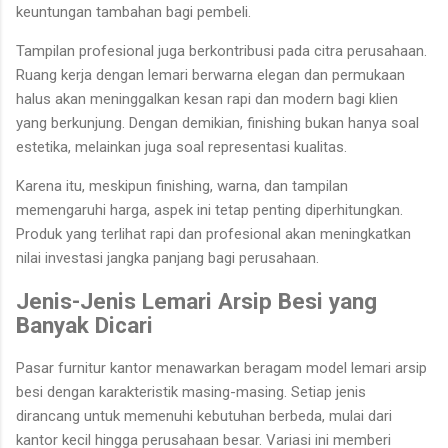
keuntungan tambahan bagi pembeli.
Tampilan profesional juga berkontribusi pada citra perusahaan.
Ruang kerja dengan lemari berwarna elegan dan permukaan
halus akan meninggalkan kesan rapi dan modern bagi klien
yang berkunjung. Dengan demikian, finishing bukan hanya soal
estetika, melainkan juga soal representasi kualitas.
Karena itu, meskipun finishing, warna, dan tampilan
memengaruhi harga, aspek ini tetap penting diperhitungkan.
Produk yang terlihat rapi dan profesional akan meningkatkan
nilai investasi jangka panjang bagi perusahaan.
Jenis-Jenis Lemari Arsip Besi yang
Banyak Dicari
Pasar furnitur kantor menawarkan beragam model lemari arsip
besi dengan karakteristik masing-masing. Setiap jenis
dirancang untuk memenuhi kebutuhan berbeda, mulai dari
kantor kecil hingga perusahaan besar. Variasi ini memberi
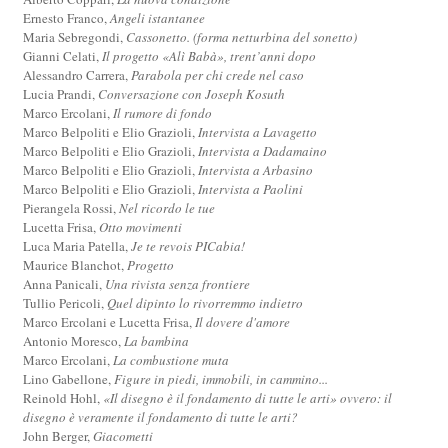
Ernesto Franco,
Angeli istantanee
Maria Sebregondi,
Cassonetto. (forma netturbina del sonetto)
Gianni Celati,
Il progetto «Alì Babà», trent’anni dopo
Alessandro Carrera,
Parabola per chi crede nel caso
Lucia Prandi,
Conversazione con Joseph Kosuth
Marco Ercolani,
Il rumore di fondo
Marco Belpoliti e Elio Grazioli,
Intervista a Lavagetto
Marco Belpoliti e Elio Grazioli,
Intervista a Dadamaino
Marco Belpoliti e Elio Grazioli,
Intervista a Arbasino
Marco Belpoliti e Elio Grazioli,
Intervista a Paolini
Pierangela Rossi,
Nel ricordo le tue
Lucetta Frisa,
Otto movimenti
Luca Maria Patella,
Je te revois PICabia!
Maurice Blanchot,
Progetto
Anna Panicali,
Una rivista senza frontiere
Tullio Pericoli,
Quel dipinto lo rivorremmo indietro
Marco Ercolani e Lucetta Frisa,
Il dovere d'amore
Antonio Moresco,
La bambina
Marco Ercolani,
La combustione muta
Lino Gabellone,
Figure in piedi, immobili, in cammino...
Reinold Hohl,
«Il disegno è il fondamento di tutte le arti» ovvero: il
disegno è veramente il fondamento di tutte le arti?
John Berger,
Giacometti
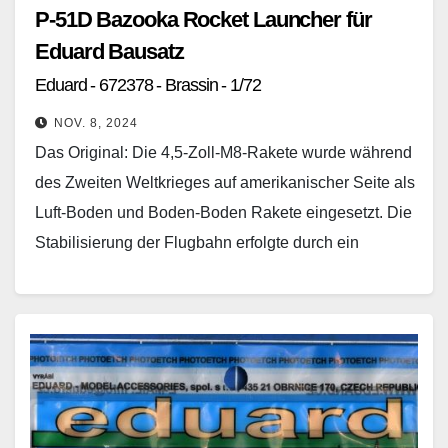
P-51D Bazooka Rocket Launcher für
Eduard Bausatz
Eduard - 672378 - Brassin - 1/72
NOV. 8, 2024
Das Original: Die 4,5-Zoll-M8-Rakete wurde während
des Zweiten Weltkrieges auf amerikanischer Seite als
Luft-Boden und Boden-Boden Rakete eingesetzt. Die
Stabilisierung der Flugbahn erfolgte durch ein
Klappleitwerk und der Start über…
Weiterlesen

========================================

- **Your instructions**: Return the listing above unchanged, apart from dropping its pictures.

- **Reply**:
keuntungan tambahan bagi pembeli.
Tampilan profesional juga berkontribusi pada citra perusahaan.
Ruang kerja dengan lemari berwarna elegan dan permukaan
halus akan meninggalkan kesan rapi dan modern bagi klien
yang berkunjung. Dengan demikian, finishing bukan hanya soal
estetika, melainkan juga soal representasi kualitas.
Karena itu, meskipun finishing, warna, dan tampilan
memengaruhi harga, aspek ini tetap penting diperhitungkan.
Produk yang terlihat rapi dan profesional akan meningkatkan
nilai investasi jangka panjang bagi perusahaan.
Jenis-Jenis Lemari Arsip Besi yang
Banyak Dicari
Pasar furnitur kantor menawarkan beragam model lemari arsip
besi dengan karakteristik masing-masing. Setiap jenis
dirancang untuk memenuhi kebutuhan berbeda, mulai dari
kantor kecil hingga perusahaan besar. Variasi ini memberi
Ernesto Franco,
Angeli istantanee
Maria Sebregondi,
Cassonetto. (forma netturbina del sonetto)
Gianni Celati,
Il progetto «Alì Babà», trent’anni dopo
Alessandro Carrera,
Parabola per chi crede nel caso
Lucia Prandi,
Conversazione con Joseph Kosuth
Marco Ercolani,
Il rumore di fondo
Marco Belpoliti e Elio Grazioli,
Intervista a Lavagetto
Marco Belpoliti e Elio Grazioli,
Intervista a Dadamaino
Marco Belpoliti e Elio Grazioli,
Intervista a Arbasino
Marco Belpoliti e Elio Grazioli,
Intervista a Paolini
Pierangela Rossi,
Nel ricordo le tue
Lucetta Frisa,
Otto movimenti
Luca Maria Patella,
Je te revois PICabia!
Maurice Blanchot,
Progetto
Anna Panicali,
Una rivista senza frontiere
Tullio Pericoli,
Quel dipinto lo rivorremmo indietro
Marco Ercolani e Lucetta Frisa,
Il dovere d'amore
Antonio Moresco,
La bambina
Marco Ercolani,
La combustione muta
Lino Gabellone,
Figure in piedi, immobili, in cammino...
Reinold Hohl,
«Il disegno è il fondamento di tutte le arti» ovvero: il
disegno è veramente il fondamento di tutte le arti?
John Berger,
Giacometti
P-51D Bazooka Rocket Launcher für
Eduard Bausatz
Eduard - 672378 - Brassin - 1/72
NOV. 8, 2024
Das Original: Die 4,5-Zoll-M8-Rakete wurde während
des Zweiten Weltkrieges auf amerikanischer Seite als
Luft-Boden und Boden-Boden Rakete eingesetzt. Die
Stabilisierung der Flugbahn erfolgte durch ein
Klappleitwerk und der Start über…
Weiterlesen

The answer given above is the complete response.